Widow by Michelle Latiolais

Widow by Michelle Latiolais

Author:Michelle Latiolais
Language: eng
Format: epub
Publisher: Bellevue Literary Press
Published: 2011-11-15T00:00:00+00:00


Gut

I met Herb standing in a knife store in a little town in Massachusetts. Newly arrived to the coast, I was trying to get with the program, and I wanted an oyster knife. I thought I’d throw a little party, oysters on the half shell and a few bottles of good crisp Sancerre, nothing too dear, but good Sancerre nonetheless. I loved oysters, but I’d never opened one in my life. I’d worked my way through art school waiting tables in a pretty decent little French bistro in Chicago and so I knew something about food, but now that I wasn’t eating at the family table every night before the dinner service, it took some effort to eat the way I’d so happily eaten for four years.

“I’m very excited,” I said to this man standing behind me, waiting for the shopkeep just like I was. “I’ve never owned an oyster knife.”

“Is that what you think that is?” he asked. He seemed very serious, as though perhaps I’d discovered a rare species of oyster knife, one never seen in these northern parts.

“Yes,” I said. “Do you think it’s hard to learn how to shuck an oyster?”

“Well, with a clam knife it might be,” he said.

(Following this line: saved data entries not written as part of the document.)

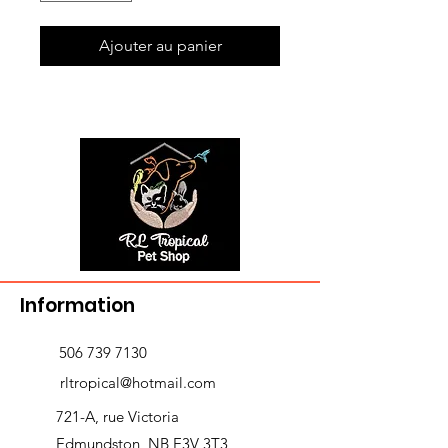
Ajouter au panier
Information
506 739 7130
rltropical@hotmail.com
721-A, rue Victoria
Edmundston, NB E3V 3T3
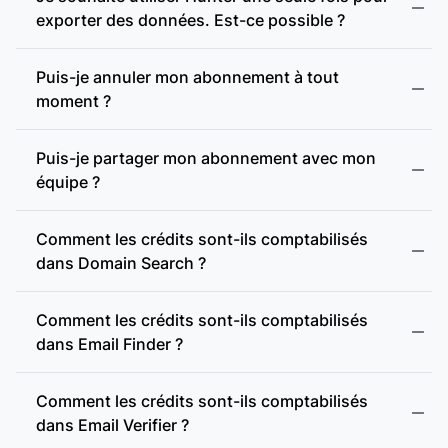
Email Finder
exporter des données. Est-ce possible ?
Bulk
Domain Search
Email Verifier
Puis-je annuler mon abonnement à tout
Bulk Email Verifier
moment ?
Puis-je partager mon abonnement avec mon
équipe ?
Comment les crédits sont-ils comptabilisés
dans Domain Search ?
Comment les crédits sont-ils comptabilisés
dans Email Finder ?
Comment les crédits sont-ils comptabilisés
dans Email Verifier ?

I laughed, thinking that was kind of funny, an it’s-not-hard-unless-you-make-it-hard kind of response. I turned back to the counter, but the man in front of me, paying, seemed bothered by something. Even though it was summer, he wore a canvas barn coat.

“You’re telling me,” he kept saying, and the shopkeep would respond, “I am.” This exchange happened three or four times, but what it was about, I had no idea. “Goddamn it to hell,” he said, reaching into his huge coat pocket, “you’re telling me?”

“I am.”

“Excuse me,” I heard the man behind me murmur. I twisted around, happy to talk to someone, to anyone really. I’d been fairly lonely since arriving in town, and the party was to help me out of the doldrums a bit. I thought the best way for me to meet people was to invite them over and make them meet me. Two months ago, I’d responded to a query in the New York Times classifieds: “Washington-style handpress, C. Foster & Brother, Cincinnati, 1852. Needs care and use.”

“Excuse me,” he said again. “Do you know what noise annoys an oyster?”

He had a deep voice and the words seemed to get pronounced very carefully. He was maybe thirty-five years old. I didn’t know, and I wasn’t good with men’s ages anyway, as it seemed like not much of an accurate measure. I laughed again. “What noise annoys an oyster,” I repeated. It was fun to say.

“A noisy noise annoys an oyster,” he said seriously, and then the bell on the door jangled and I turned and saw the barn jacket departing and realized it was my turn to step up and pay.

“Hey, Herb,” the shopkeep said, looking past me, lifting his huge paw of a hand. His gaze came back to me and he smiled.